Yes, but: That doesn't mean the super-sized U.S. stimulus didn't have an inflationary impact. An analysis from the San Francisco Fed, for example, found that fiscal policy could account for about 3 percentage points of 2021 inflation, which totaled about 7%.If more restrained fiscal policy had resulted in inflation peaking even a couple of percentage points lower, the Fed would not have seen the need to raise rates by as much as it did, lessening another vector of recent economic pain.
The very existence of the super-sized fiscal action may have created a clearer linkage in voters' minds between Biden's policies and the pain of high prices.
The benefits of the ARP — those $1,300 checks in particularly — were quickly forgotten, and the rapid recovery it helped fuel taken for granted.
Between the lines: The Biden administration has pointed to falling inflation over the last two years — amid a generally favorable job market — as a great triumph.The speed of the U.S. expansion the last few years has been the envy of the world, much faster than other large rich countries, and the 2021 fiscal action helped jump-started it.

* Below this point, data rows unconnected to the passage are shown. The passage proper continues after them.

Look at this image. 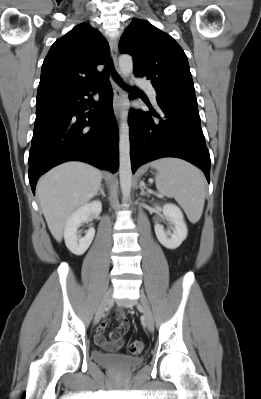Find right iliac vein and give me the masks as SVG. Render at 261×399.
<instances>
[{
	"label": "right iliac vein",
	"instance_id": "obj_1",
	"mask_svg": "<svg viewBox=\"0 0 261 399\" xmlns=\"http://www.w3.org/2000/svg\"><path fill=\"white\" fill-rule=\"evenodd\" d=\"M112 289H109L106 294L104 295L98 309L97 312L95 314V318H94V323L97 324L99 322V320L101 319V317L103 316L106 308L110 305L111 300H112Z\"/></svg>",
	"mask_w": 261,
	"mask_h": 399
}]
</instances>
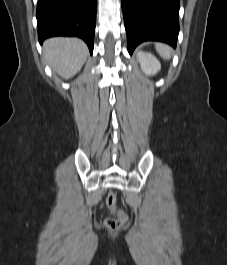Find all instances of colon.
<instances>
[{
  "label": "colon",
  "instance_id": "colon-1",
  "mask_svg": "<svg viewBox=\"0 0 227 265\" xmlns=\"http://www.w3.org/2000/svg\"><path fill=\"white\" fill-rule=\"evenodd\" d=\"M116 194L114 192H109L106 198V205L109 211L114 217L107 218L104 221V225L109 230H115L122 227L127 221L126 213L120 209L116 203Z\"/></svg>",
  "mask_w": 227,
  "mask_h": 265
}]
</instances>
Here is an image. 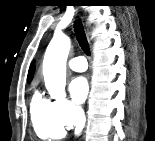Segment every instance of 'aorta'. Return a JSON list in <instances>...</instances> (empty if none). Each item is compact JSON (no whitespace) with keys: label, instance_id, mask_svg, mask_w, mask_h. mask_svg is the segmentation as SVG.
<instances>
[{"label":"aorta","instance_id":"aorta-1","mask_svg":"<svg viewBox=\"0 0 155 141\" xmlns=\"http://www.w3.org/2000/svg\"><path fill=\"white\" fill-rule=\"evenodd\" d=\"M71 41L63 33H55L50 41L43 60V75L46 89L56 100L65 99L66 61Z\"/></svg>","mask_w":155,"mask_h":141}]
</instances>
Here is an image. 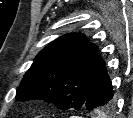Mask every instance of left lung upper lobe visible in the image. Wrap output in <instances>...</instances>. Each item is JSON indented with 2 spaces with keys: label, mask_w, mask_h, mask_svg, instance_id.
<instances>
[{
  "label": "left lung upper lobe",
  "mask_w": 133,
  "mask_h": 118,
  "mask_svg": "<svg viewBox=\"0 0 133 118\" xmlns=\"http://www.w3.org/2000/svg\"><path fill=\"white\" fill-rule=\"evenodd\" d=\"M97 51L98 47L80 33L56 39L36 56L17 89L16 99L44 100L62 110L84 108L106 67Z\"/></svg>",
  "instance_id": "5c2ea615"
}]
</instances>
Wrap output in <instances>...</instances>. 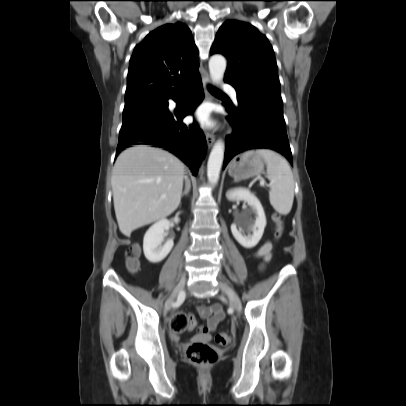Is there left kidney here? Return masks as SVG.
<instances>
[{
	"instance_id": "5707ae66",
	"label": "left kidney",
	"mask_w": 406,
	"mask_h": 406,
	"mask_svg": "<svg viewBox=\"0 0 406 406\" xmlns=\"http://www.w3.org/2000/svg\"><path fill=\"white\" fill-rule=\"evenodd\" d=\"M226 196L230 201L244 200L251 207V212L255 215V219L248 218L240 223V226L246 229L247 235H243L235 223L231 225V231L240 245L247 249L255 247L260 241L266 226V216L260 201L254 194L244 188L231 189L227 192Z\"/></svg>"
}]
</instances>
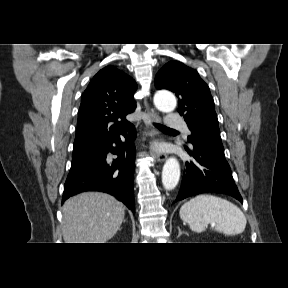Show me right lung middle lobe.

But voters appeared more concerned about the cumulative impact of inflation — prices are 21% higher now than 4 years ago — than the fact that the annual inflation rate has slowed to 2.4%.
The bottom line: At the beginning of the Biden years, liberal economists were full of enthusiastic talk about creating a "high-pressure" labor market and "running the economy hot." As it turned out, Democrats got burned.